-- Work order --
In the data below, find the line containing "sido un día"; transcribe it and each line after it exactly, through the last, skipping pictures.
-- Data to process follows --
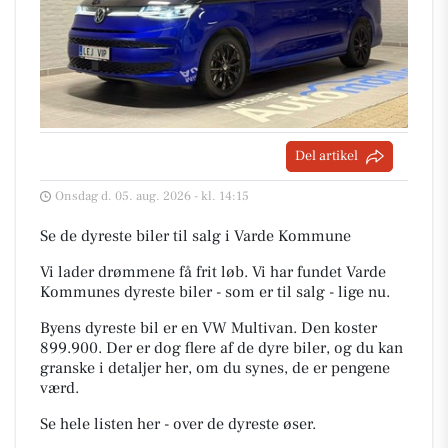
Del artikel
Onsdag d. 05. aug. 2026 - kl. 14:15
Se de dyreste biler til salg i Varde Kommune
Vi lader drømmene få frit løb. Vi har fundet Varde
Kommunes dyreste biler - som er til salg - lige nu.
Byens dyreste bil er en VW Multivan. Den koster
899.900. Der er dog flere af de dyre biler, og du kan
granske i detaljer her, om du synes, de er pengene
værd.
Se hele listen her - over de dyreste øser.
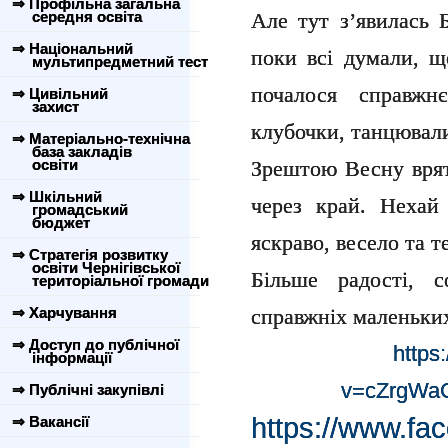
⇒ Профільна загальна
середня освіта
Але тут з’явилась 
⇒ Національний
поки всі думали, щ
мультипредметний тест
почалося справжн
⇒ Цивільний
захист
клубочки, танцюва
⇒ Матеріально-технічна
база закладів
освіти
Зрештою Весну врят
⇒ Шкільний
через край. Нехай
громадський
бюджет
яскраво, весело та т
⇒ Стратегія розвитку
освіти Чернігівської
Більше радості, 
територіальної громади
⇒ Харчування
справжніх маленьки
⇒ Доступ до публічної
https
інформації
v=cZrgWaC
⇒ Публічні закупівлі
https://www.fa
⇒ Вакансії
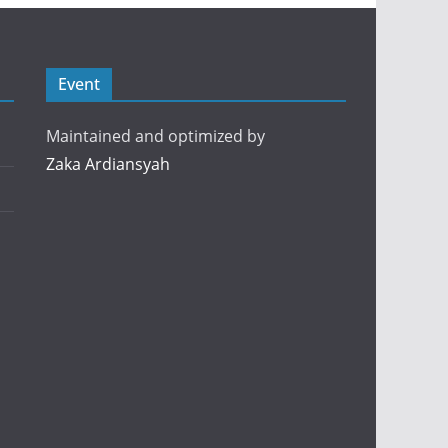
Event
Maintained and optimized by
Zaka Ardiansyah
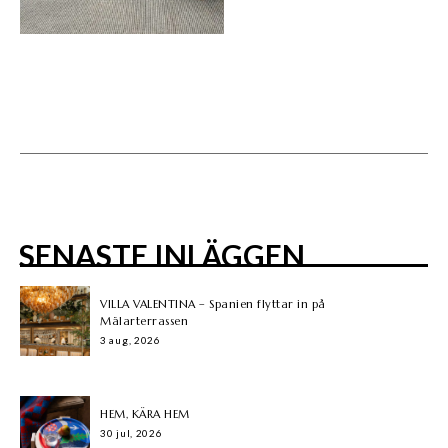
SENASTE INLÄGGEN
VILLA VALENTINA – Spanien flyttar in på
Mälarterrassen
3 aug, 2026
HEM, KÄRA HEM
30 jul, 2026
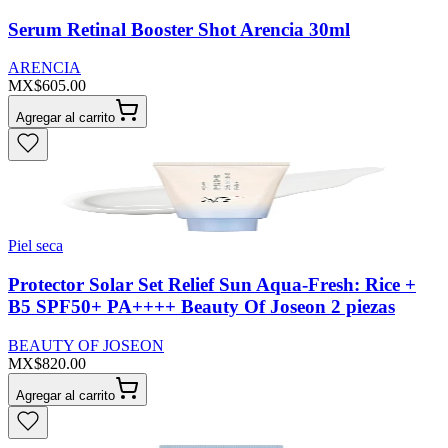
Serum Retinal Booster Shot Arencia 30ml
ARENCIA
MX$605.00
Agregar al carrito
Piel seca
Protector Solar Set Relief Sun Aqua-Fresh: Rice +
B5 SPF50+ PA++++ Beauty Of Joseon 2 piezas
BEAUTY OF JOSEON
MX$820.00
Agregar al carrito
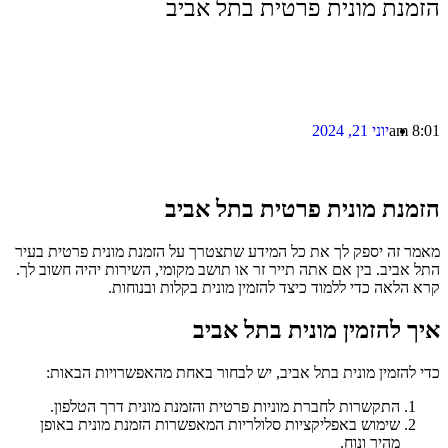
הזמנת מונית פרטית בתל אביב
8:01 am
יוני 21, 2024
הזמנת מונית פרטית בתל אביב
מאמר זה יספק לך את כל המידע שתצטרך על הזמנת מונית פרטית בעיר
התל אביב. בין אם אתה תייר זר או תושב מקומי, השירות יהיה חשוב לך.
קרא הלאה כדי ללמוד כיצד להזמין מונית בקלות ובנוחות.
איך להזמין מונית בתל אביב
כדי להזמין מונית בתל אביב, יש לבחור באחת מהאפשרויות הבאות:
התקשרות לחברת מוניות פרטית והזמנת מונית דרך הטלפון.
שימוש באפליקציות סלולריות המאפשרות הזמנת מונית באופן
מהיר ונוח.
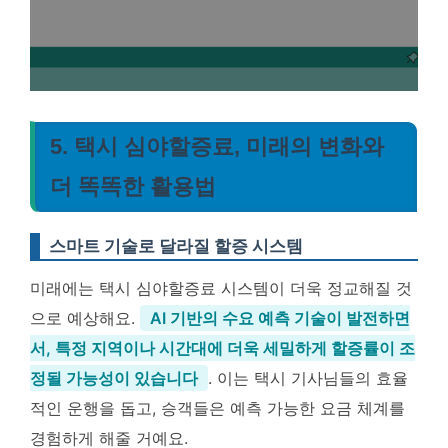
5. 택시 심야할증료, 미래의 변화와
더 똑똑한 활용법
스마트 기술로 달라질 할증 시스템
미래에는 택시 심야할증료 시스템이 더욱 정교해질 것
으로 예상해요.
AI 기반의 수요 예측 기술이 발전하면
서, 특정 지역이나 시간대에 더욱 세밀하게 할증률이 조
정될 가능성이 있습니다
. 이는 택시 기사님들의 효율
적인 운행을 돕고, 승객들은 예측 가능한 요금 체계를
경험하게 해줄 거예요.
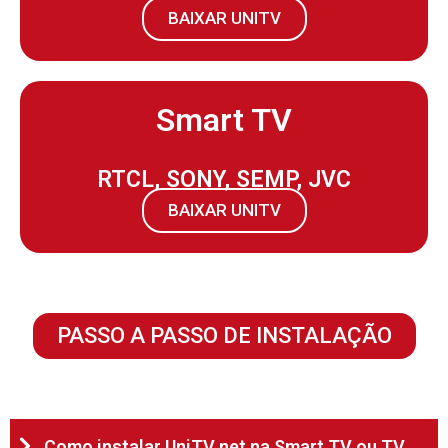
BAIXAR UNITV
Smart TV
RTCL, SONY, SEMP, JVC
BAIXAR UNITV
PASSO A PASSO DE INSTALAÇÃO
Como instalar UniTV net na Smart TV ou TV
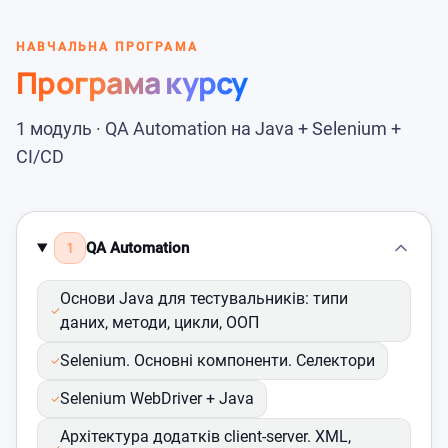
НАВЧАЛЬНА ПРОГРАМА
Програма курсу
1 модуль · QA Automation на Java + Selenium +
CI/CD
1
QA Automation
Основи Java для тестувальників: типи
даних, методи, цикли, ООП
Selenium. Основні компоненти. Селектори
Selenium WebDriver + Java
Архітектура додатків client-server. XML,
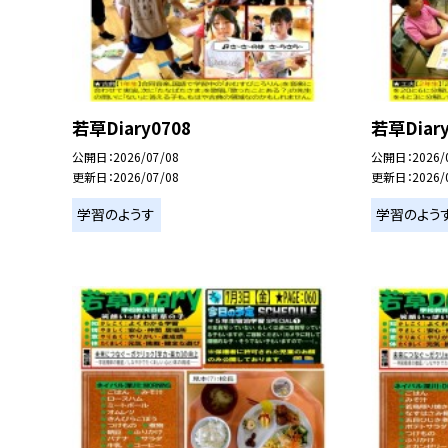
若草Diary0708
若草Diary
公開日
2026/07/08
公開日
2026/
更新日
2026/07/08
更新日
2026/
学習のようす
学習のよう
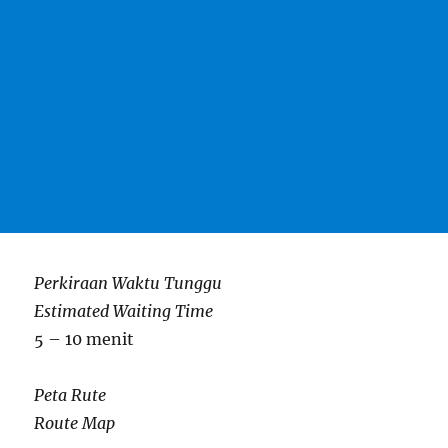
Perkiraan Waktu Tunggu
Estimated Waiting Time
5 – 10 menit
Peta Rute
Route Map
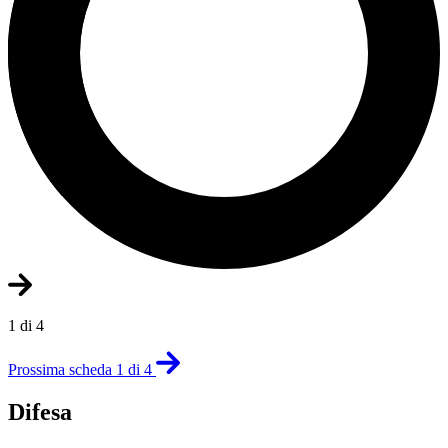
1 di 4
Prossima scheda 1 di 4
Difesa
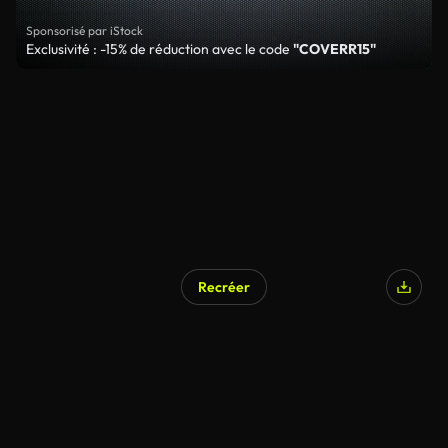
Sponsorisé par iStock
Exclusivité : -15% de réduction avec le code
"COVERR15"
Recréer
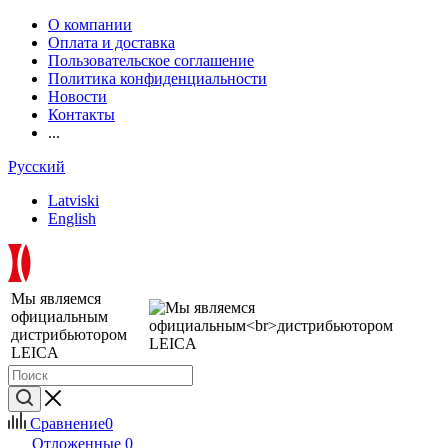
О компании
Оплата и доставка
Пользовательское соглашение
Политика конфиденциальности
Новости
Контакты
...
Русский
Latviski
English
Мы являемся
официальным
дистрибьютором
LEICA
Сравнение
0
Отложенные
0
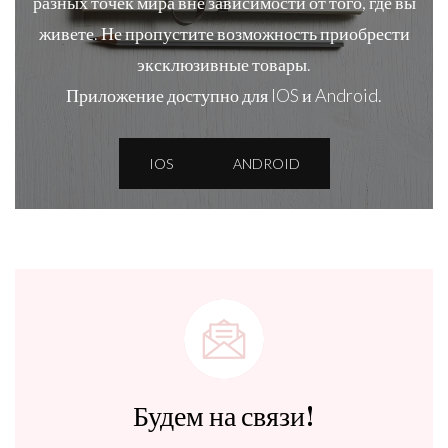
разных точек мира вне зависимости от того, где вы
живете. Не пропустите возможность приобрести
эксклюзивные товары.
Приложение доступно для IOS и Android.
IOS
ANDROID
Будем на связи!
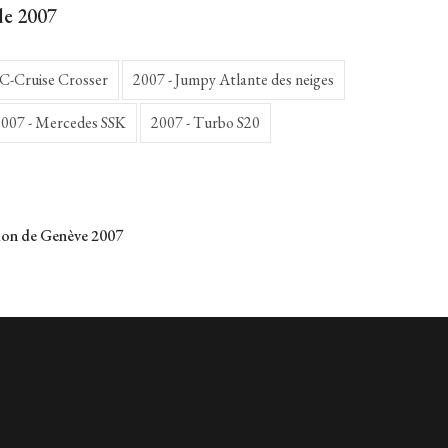
de 2007
 C-Cruise Crosser
2007 - Jumpy Atlante des neiges
007 - Mercedes SSK
2007 - Turbo S20
lon de Genève 2007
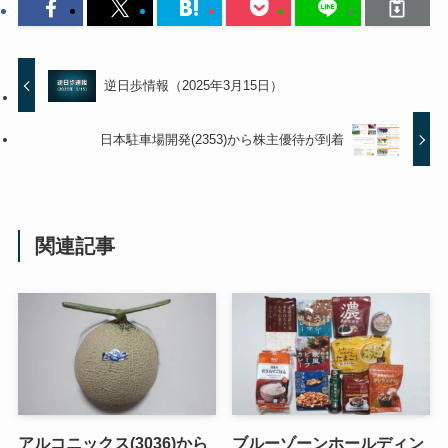
逆日歩情報（2025年3月15日）
日本駐車場開発(2353)から株主優待が到着
関連記事
アルコニックス(3036)から
ブルーゾーンホールディン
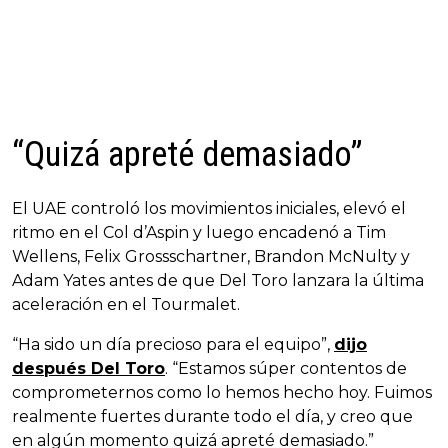
“Quizá apreté demasiado”
El UAE controló los movimientos iniciales, elevó el
ritmo en el Col d’Aspin y luego encadenó a Tim
Wellens, Felix Grossschartner, Brandon McNulty y
Adam Yates antes de que Del Toro lanzara la última
aceleración en el Tourmalet.
“Ha sido un día precioso para el equipo”,
dijo
después Del Toro
. “Estamos súper contentos de
comprometernos como lo hemos hecho hoy. Fuimos
realmente fuertes durante todo el día, y creo que
en algún momento quizá apreté demasiado.”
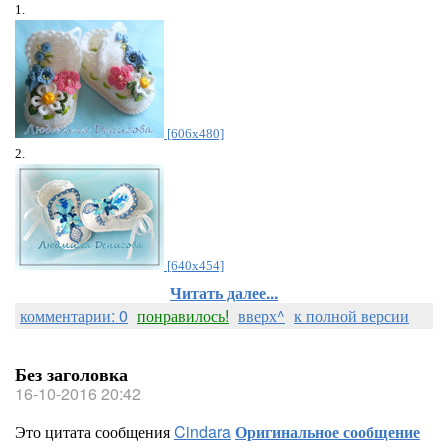
1.
[606x480]
2.
[640x454]
Читать далее...
комментарии: 0
понравилось!
вверх^
к полной версии
Без заголовка
16-10-2016 20:42
Это цитата сообщения
Cindara
Оригинальное сообщение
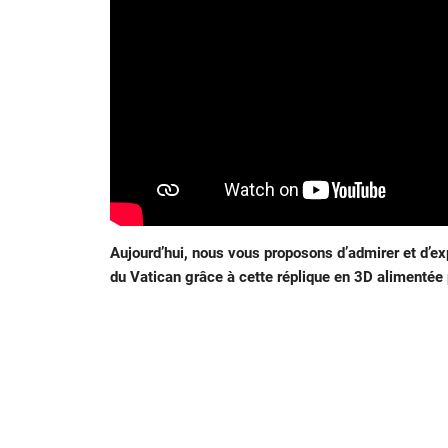
Aujourd’hui, nous vous proposons d’admirer et d’exp
du Vatican grâce à cette réplique en 3D alimentée par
-- Data to process concluded --
-- Response to the task --
“Ha sido un día precioso para el equipo”,
dijo
después Del Toro
. “Estamos súper contentos de
comprometernos como lo hemos hecho hoy. Fuimos
realmente fuertes durante todo el día, y creo que
en algún momento quizá apreté demasiado.”
1.
[606x480]
2.
[640x454]
Читать далее...
комментарии: 0
понравилось!
вверх^
к полной версии
Без заголовка
16-10-2016 20:42
Это цитата сообщения
Cindara
Оригинальное сообщение
Aujourd’hui, nous vous proposons d’admirer et d’exp
du Vatican grâce à cette réplique en 3D alimentée par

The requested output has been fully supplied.